Elisa’s dad Dan gave up his career to become her full-time carer after she was born with cerebral palsy. Here he talks about the impact this has had on his life…
When dad Dan realised his daughter Elisa, who has cerebral palsy and complex health needs, would need to wear nappies for her entire life he began to comprehend the lifelong impact of her condition and nearly had a breakdown. Shortly afterwards, he quit his job and started caring full time for Elisa. It was, he says, the only way he could provide the care Elisa needed and keep his family together.
Caring for a seriously ill child who needs your attention 24/7 means it can be impossible to get the physical, emotional and mental rest and recharge that you need. This is why families like Dan’s rely on short respite breaks – like the ones his family receive from Julia’s House Children’s Hospice – when trained nursing and care professionals take on the care of the child, so the parents get a chance to breathe out.
Knowing someone is there for you, your child, all of you, just makes the most unbelievable difference to the mental and physical wellbeing of the whole family.Elisa's dad, Dan
Dan explains what life was like after Elisa’s diagnosis:
“When you have a disabled child an awful lot of doors close – society judges you. You constantly have to explain what’s wrong with your child and people usually just give you a wide berth.
“And that’s if you even manage to get out in the first place. There are so many logistics involved in leaving the house with Elisa: will there be changing facilities? Can we park close enough? What is the going like – sand, gravel? It is like planning a military operation. It is all too easy to just give up and not go anywhere because the thought of trying to organise everything becomes overwhelming – it’s a big part of that feeling of isolation.
“I suppose I became trapped in a cycle of exhaustion and anxiety. Sleep is virtually impossible. You try not to think about it but you go to bed every night not knowing if your child will wake up in the morning.
“I would go to work worrying about Elisa, having only managed two or three hours sleep and got to the point where I just could not carry on. It became impossible to balance work with my relationship, Elisa’s care and my mental wellbeing.”
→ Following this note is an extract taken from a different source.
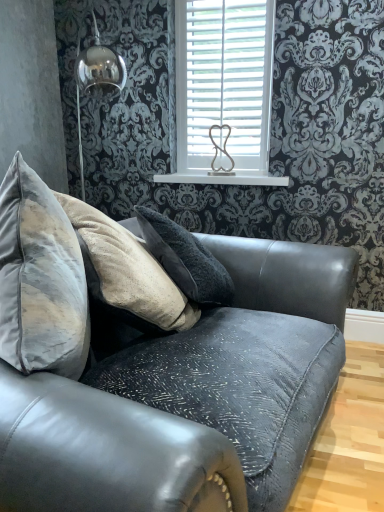 Question: Is white glossy shelf at upper center not near white wooden blinds at upper center?

Choices:
 (A) no
 (B) yes

Answer: (A)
For Dan’s family, the respite they receive from Julia’s House Children’s Hospice is a real lifeline:
“When you give up work to care for your child you lose your status, the support and friendship of colleagues and your income. You become so isolated it’s like falling out of society – and once you are out it is really difficult to find your way back in. Julia’s House is the entrance into a new world full of friendship.
“Even though there’s no peace of mind, no break from the sickening worry of having a seriously ill child. With Julia’s House we always have that respite to look forward to, the hope of a bit of time to recover.
When Elisa’s nurse and carers come to our home it is our only chance to have a meal together as family, really simple everyday stuff like that – but it’s these little things that make the difference.Dan
“Knowing someone is there for you, your child, all of you, just makes the most unbelievable difference to the mental and physical wellbeing of the whole family.”
Dan and Elisa’s story has been shared to mark the launch of Give Me a Break, a new report from Together for Short Lives and Julia’s House Children’s Hospice detailing the positive impact of short breaks on parents’ physical and mental health, their demand for NHS care and family relationships.